Technological advancements drive the demand for smart, flexible, and sustainable devices capable of integration into daily life. Pressure sensors, particularly those utilizing halide perovskites, face key challenges in sensitivity, stability, and integration with soft systems. This study focuses on the investigation of quasi-two-dimensional (2D) perovskite pressure sensors, where the perovskite is embedded within a polyvinylidene fluoride (PVDF) polymer matrix and protected by a polydimethylsiloxane (PDMS) polymer layer. The improvement in the performance of the pressure sensors is achieved through the optimization of the solvent composition, perovskite : PVDF ratio, and thickness of the PDMS layer, with a deep understanding of the morphological structure's influence on piezoelectric properties. Our perovskite layer achieves a high piezoelectric coefficient (d₃₃) of 31.26 pm V⁻¹, surpassing previously reported values for halide perovskites.
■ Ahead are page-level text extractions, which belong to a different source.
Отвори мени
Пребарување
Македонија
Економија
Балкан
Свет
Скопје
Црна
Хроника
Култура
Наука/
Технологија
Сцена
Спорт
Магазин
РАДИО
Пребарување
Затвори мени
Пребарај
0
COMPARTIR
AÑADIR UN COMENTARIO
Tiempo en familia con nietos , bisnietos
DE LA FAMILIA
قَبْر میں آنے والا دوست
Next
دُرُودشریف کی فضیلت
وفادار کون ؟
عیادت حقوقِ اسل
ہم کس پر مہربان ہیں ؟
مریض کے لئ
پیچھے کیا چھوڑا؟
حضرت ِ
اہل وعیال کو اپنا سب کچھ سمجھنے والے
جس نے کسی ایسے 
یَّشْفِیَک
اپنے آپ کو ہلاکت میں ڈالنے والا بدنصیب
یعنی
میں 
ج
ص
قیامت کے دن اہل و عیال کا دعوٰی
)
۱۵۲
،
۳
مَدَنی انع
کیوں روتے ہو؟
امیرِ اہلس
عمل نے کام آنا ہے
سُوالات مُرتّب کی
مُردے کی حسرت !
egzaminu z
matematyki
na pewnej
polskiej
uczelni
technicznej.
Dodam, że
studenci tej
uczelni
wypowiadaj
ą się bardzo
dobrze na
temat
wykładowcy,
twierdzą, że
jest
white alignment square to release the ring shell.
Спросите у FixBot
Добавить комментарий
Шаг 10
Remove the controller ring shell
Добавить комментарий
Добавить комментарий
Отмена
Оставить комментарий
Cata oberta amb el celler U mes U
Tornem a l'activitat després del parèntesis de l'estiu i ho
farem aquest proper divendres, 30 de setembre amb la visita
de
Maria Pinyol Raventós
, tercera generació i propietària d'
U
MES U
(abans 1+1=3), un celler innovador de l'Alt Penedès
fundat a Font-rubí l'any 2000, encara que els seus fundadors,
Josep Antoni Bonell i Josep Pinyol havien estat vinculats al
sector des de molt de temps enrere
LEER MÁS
Unlike previous studies, we systematically investigate the correlation between the PDMS thickness and the piezoelectric response, identifying a critical thickness threshold (∼23 μm) beyond which sensing is suppressed. The devices demonstrate pressure sensitivity in the absence of any external power source and maintain reliable performance for 1000 cycles and up to 60 days under ambient conditions. Successful integration of the sensors into soft robotic grippers while also demonstrating sensitivity to various weights highlights their potential for application in fields such as soft robotics and healthcare.